La partie collaborative de notre projet? Il y a une version pour le disque et après, il faut repenser la version live. On ne peut pas, pour des questions techniques, reproduire l’album à l’identique sur scène. Mais aussi, le disque est juste un artefact supplémentaire, c’est comme un prototype ou un croquis de ce qui se passe réellement sur scène. Si on se contente de tout remplacer tout par des sons synthétiques, dans une salle pleine de gens, ça sonne creux et désincarné et c’est là que l’aspect collaboratif entre en jeu. Comment, nous quatre en tant qu’êtres humains allons réussir à faire sonner ça sur scène.
Quelle est ta plus grosse inquiétude pour ce projet?

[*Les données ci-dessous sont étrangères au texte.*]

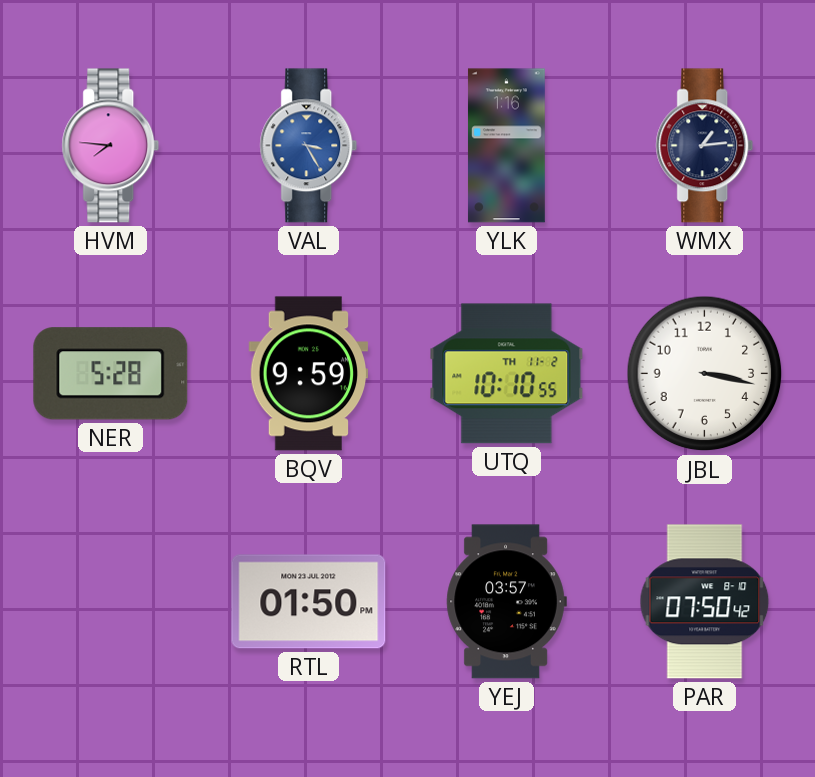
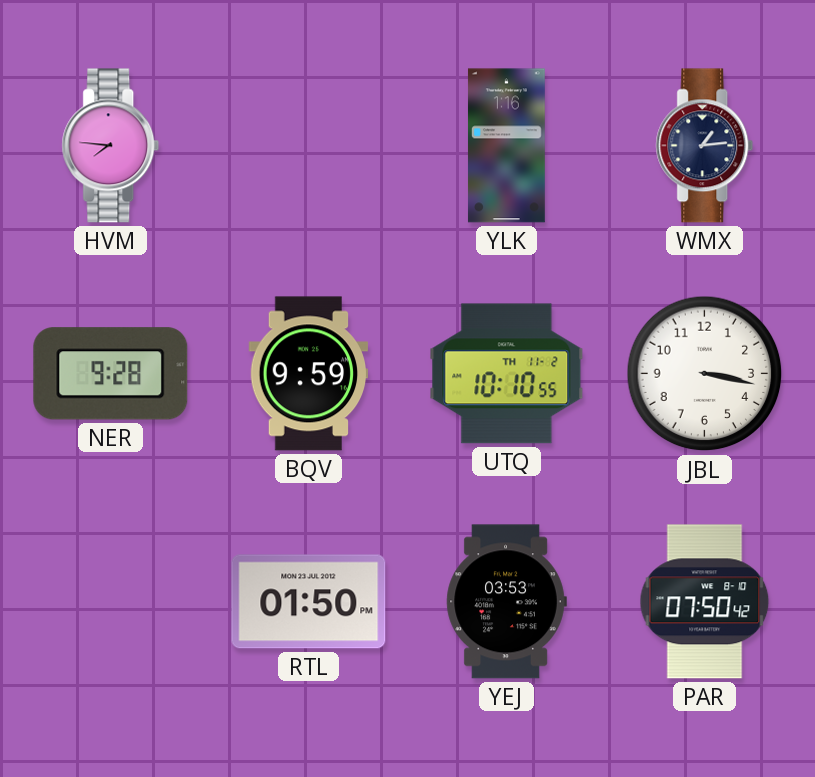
VAL: 3:25 -> none
NER: 5:28 -> 9:28
YEJ: 03:57 -> 03:53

Que ça s’arrête! C’est le truc le plus incroyable duquel j’ai jamais fait partie et je pense que c’est des choses qui t’échappent complètement. Il n’y a pas de justice pour la façon dont ça fonctionne, tu ne peux pas dire «j’ai beaucoup travaillé, je mérite le succès», n’importe quoi peut arriver, j’ai beaucoup de chance, en fait. Mais aussi, ça change ton approche créative, j’ai toujours fait des trucs, mais maintenant, j’ai des gens à qui le montrer. Par exemple, si tu écrivais juste pour toi, tu n’écrirais pas de la même façon qu’en sachant que des gens vont te lire, il y a un sentiment de responsabilité qui s’installe. Je crois que c’est ce sentiment que je crains le plus de perdre.